While navigating the Dover Strait, the
master set the map scale to 1:350.000
when a scale of 1:45.000 would have been
appropriate for channel navigation.
Visual ECDIS depth contour, cross track deviation, and map scale alarms
were all ignored and the audible ECDIS alarm was never configured.
ECDIS aside, buoys marking the east and west sides of The Varne
Bank were visible at five nautical miles, but not reported by the watch.
The master was unaware that the ship was aground until a call
from the Coast Guard prompted him to look closer at the ECDIS.
Any ECDIS alarm should be fully
investigated by the officer of the watch.

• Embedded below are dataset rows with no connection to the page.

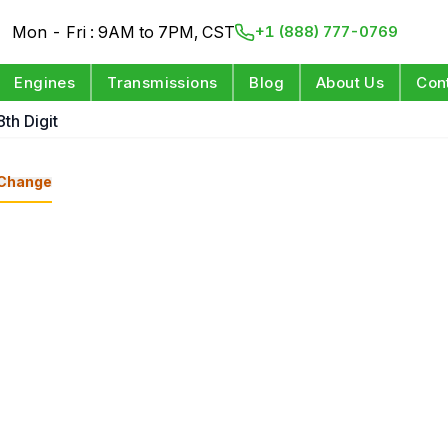
Mon - Fri : 9AM to 7PM, CST
+1 (888) 777-0769
Engines
Transmissions
Blog
About Us
Con
8th Digit
Change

In the case of the Ovit, a simple look out the bridge
window could have prevented the grounding.
Fortunately, the crew avoided injury and the
vessel sustained minimal damage.
ECDIS is required to save track and instrument data in a log for at
least the previous 12 hours and may save these records indefinitely.
Location data is recorded in four hour or shorter
increments across the entire voyage.
The crew should know how to preserve ECDIS
data in case of a marine accident and investigation.
Ultimately, ECDIS is a powerful
addition to bridge operations.
The success or failure of ECDIS depends on
you, the mariner, to be informed and vigilant.
In this introduction to ECDIS, we learned about
the critical importance of chart scaling,
IMO requirements for the use of ECDIS,
learning how to set safety contours,
depth, and watch alarms, understanding the
dangers of ECDIS, including overreliance
and position errors, and passage planning,
including route safety checks.
Mastery of ECDIS allows the observer improved awareness,
preventing navigational errors and maritime causalities.
With this elegant solution at hand, you can
always stand your watch with confidence.